Objective:
To compare second-trimester, third-trimester, and postpartum arginine flux and nitric oxide production using infusions of the stable isotope L-[15N2]-arginine in normal human gestation.
Methods:
Kinetic measurements were made in pregnant volunteers with uncomplicated singleton gestations in mid gestation, late gestation, and more than 8 weeks postpartum.

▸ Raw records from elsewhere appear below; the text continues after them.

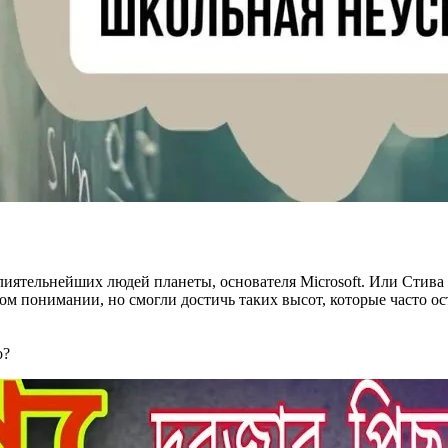
лиятельнейших людей планеты, основателя Microsoft. Или Стива
ом понимании, но смогли достичь таких высот, которые часто о
о?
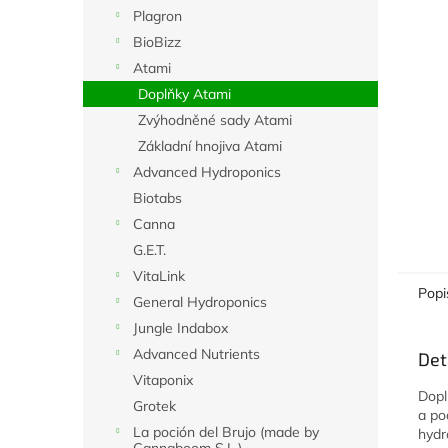
n
Plagron
e
BioBizz
l
Atami
Doplňky Atami
Zvýhodněné sady Atami
Základní hnojiva Atami
Advanced Hydroponics
Biotabs
Canna
G.E.T.
VitaLink
Popi
General Hydroponics
Jungle Indabox
Advanced Nutrients
Det
Vitaponix
Dopl
Grotek
a po
La poción del Brujo (made by
hydr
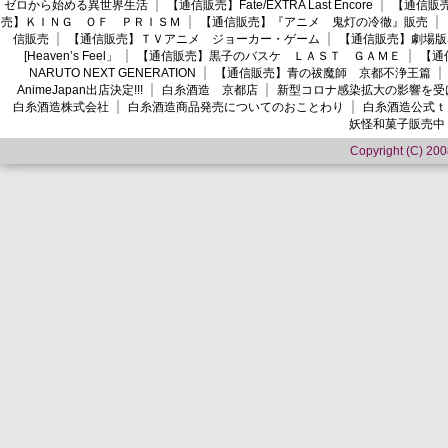
ゼロから始める異世界生活
【通信販売】Fate/EXTRA Last Encore
【通信販売】
売】ＫＩＮＧ ＯＦ ＰＲＩＳＭ
【通信販売】『アニメ 鬼灯の冷徹』販売
信販売
【通信販売】ＴＶアニメ ジョーカー・ゲーム
【通信販売】劇場版
[Heaven’s Feel」
【通信販売】黒子のバスケ ＬＡＳＴ ＧＡＭＥ
【通
NARUTO NEXT GENERATION
【通信販売】青の祓魔師 京都不浄王篇
AnimeJapan出店決定!!!
白糸酒造 京都店
新型コロナ感染拡大の影響を受
白糸酒造株式会社
白糸酒造商品発売についてのおことわり
白糸酒造公式ｔ
妖怪和菓子販売中
Copyright (C) 2008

A bolus of 4.95 μmol/kg of labeled arginine was administered, followed by an infusion at 4.95 μmol/kg per hour for 6 hours. The isotopic enrichment of plasma arginine and nitrite or nitrate (NOx) was determined by gas chromatography, mass spectrometry, or both. We used the Kolmogorov-Smirnov test for normality, repeated-measures analysis of variance, and Newman-Keuls test. P < .05 denoted statistical significance.
Results:
The rate of turnover of the intravascular NOx pool was significantly higher in midgestation compared with late gestation and almost reached statistical significance when compared with postpartum values (6.2 ± 0.9 versus 4.3 ± 0.8 [P < .02] versus 3.7 ± 2.1% pool/hour; P = .08). Arginine flux was significantly higher in early compared with late gestation and postpartum (107.8 ± 13.9 versus 72.5 ± 16.1 versus 82 ± 8.8 μmol/kg per hour, respectively; p < .01).
Conclusion:
Arginine and nitric oxide production is higher in mid gestation. This suggests a role for nitric oxide in early cardiovascular adaptation in human gestations.